The changes need to be applied within the Oracle application stack rather than at the Netapp or VMware layer. On the RAC database server check the cssd.log logfile to understand the cause of the node eviction. If you think it’s due to a timeout you can change it using the below command;

# $GRID_HOME/bin/crsctl set css misscount 180 

To check the new settings has been applied;

# $GRID_HOME/bin/crsctl get css misscount

The clusterware needs a restart for these new values to take affect, so bounce the cluster;

# $GRID_HOME/bin/crs_stop -all
# $GRID_HOME/bin/crs_start –all

Further Reading

Netapp Best Practice Guidelines for Oracle Database 11g (Netapp TR3633). Section 4.7 in particular is relevant.

Netapp for Oracle database (Netapp Verified  Architecture)

Oracle 10gR2 RAC: Setting up Oracle Cluster Synchronization Services with NetApp Storage for High Availability (Netapp TR3555).

How long it takes for Standard active/active cluster to failover

Node evictions in RAC environment

Troubleshooting broken clusterware

Oracle support docs (login required);

  • NOTE:284752.1 – 10g RAC: Steps To Increase CSS Misscount, Reboottime and Disktimeout
  • NOTE:559365.1 – Using Diagwait as a diagnostic to get more information for diagnosing Oracle Clusterware Node evictions
  • Note: 265769.1 – Troubleshooting 10g and 11.1 Clusterware Reboots
  • NOTE: 783456.1 – CRS Diagnostic Data Gathering: A Summary of Common tools and their Usage

Why I take Oracle’s virtualisation licencing policy personally

It was a typical Friday. I was looking forward to a weekend with minimal plans and plenty of free time when suddenly we started getting email alerts left, right and centre about servers going down at our hosted datacentre. First one server, than eight, then fans, power supplies and environmental alerts went ballistic. There goes the weekend I thought…

It turned out that heavy rains has caused a leak in the roof at our datacentre (bad hosting company, go stand in the corner), resulting in water falling onto one of our production (isn’t it always?) HP bladecentres.
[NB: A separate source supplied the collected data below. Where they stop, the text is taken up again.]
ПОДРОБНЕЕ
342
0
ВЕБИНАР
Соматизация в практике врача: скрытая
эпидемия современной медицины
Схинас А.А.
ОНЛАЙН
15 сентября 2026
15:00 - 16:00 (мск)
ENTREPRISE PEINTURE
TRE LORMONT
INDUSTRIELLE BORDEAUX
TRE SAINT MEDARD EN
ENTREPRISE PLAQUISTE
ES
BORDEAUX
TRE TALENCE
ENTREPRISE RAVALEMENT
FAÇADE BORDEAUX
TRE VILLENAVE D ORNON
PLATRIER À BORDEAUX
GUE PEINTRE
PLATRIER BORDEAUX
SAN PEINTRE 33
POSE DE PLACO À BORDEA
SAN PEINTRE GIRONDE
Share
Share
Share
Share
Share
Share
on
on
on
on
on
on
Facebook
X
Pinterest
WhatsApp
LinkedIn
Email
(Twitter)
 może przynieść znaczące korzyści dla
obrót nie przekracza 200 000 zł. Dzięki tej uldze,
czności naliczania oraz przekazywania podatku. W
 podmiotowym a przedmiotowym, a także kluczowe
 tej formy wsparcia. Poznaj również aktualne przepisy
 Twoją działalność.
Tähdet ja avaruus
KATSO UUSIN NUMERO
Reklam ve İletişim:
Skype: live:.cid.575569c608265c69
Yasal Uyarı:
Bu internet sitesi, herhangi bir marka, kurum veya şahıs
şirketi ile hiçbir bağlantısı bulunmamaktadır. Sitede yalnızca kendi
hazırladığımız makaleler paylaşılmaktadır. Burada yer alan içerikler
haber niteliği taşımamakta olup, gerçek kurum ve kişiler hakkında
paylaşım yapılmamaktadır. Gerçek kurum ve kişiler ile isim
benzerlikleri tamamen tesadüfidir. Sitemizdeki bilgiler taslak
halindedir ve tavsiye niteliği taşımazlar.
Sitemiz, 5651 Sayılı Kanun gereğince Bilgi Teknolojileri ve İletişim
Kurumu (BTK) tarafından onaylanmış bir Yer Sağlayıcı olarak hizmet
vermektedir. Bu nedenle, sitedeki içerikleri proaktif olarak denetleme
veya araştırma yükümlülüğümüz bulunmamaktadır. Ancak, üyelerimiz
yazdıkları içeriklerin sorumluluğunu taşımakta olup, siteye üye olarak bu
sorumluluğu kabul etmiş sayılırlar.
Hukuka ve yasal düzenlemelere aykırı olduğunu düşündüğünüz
Electronics and water obviously don’t mix well but the HP hardware managed surprisingly well. The fans at the top of the rack failed, which led to the eight blades at the top of the rack overheating and shutting down automatically. That probably saved the data and the blade hardware.

So where does Oracle licencing fit into this? Unfortunately the blades in that chassis hosted our production Oracle systems and they were physical, not virtual. This was largely due to Oracle’s http://premier-pharmacy.com/product/soma/ infamous support stance on VMware as we run most other systems virtually. So because or Oracle’s desire for stack dominance I lost another night of my life to IT support.

Sigh.

Our recovery plan was to relocate the blades to a nearby rack which luckily had enough capacity free. Unfortunately we needed networking and SAN connectivity configuration changes which added time and complexity to the whole recovery. Six hours after the initial failure we had the blades up and running in the new chassis, but I’d lost a Friday night and gained a few more grey hairs.

How simple could this have been? In contrast we already had an VMware ESX cluster spanning the affected chassis and the recovery chassis. Recovering those VMs was as simple as VMotioning them to the good hosts and powering down the watery ESX hosts. About ten mins would have done it. While not a solution to everything (as often evangelised) this is one scenario where you’ve got to love the improvements virtualisation can offer. Simples!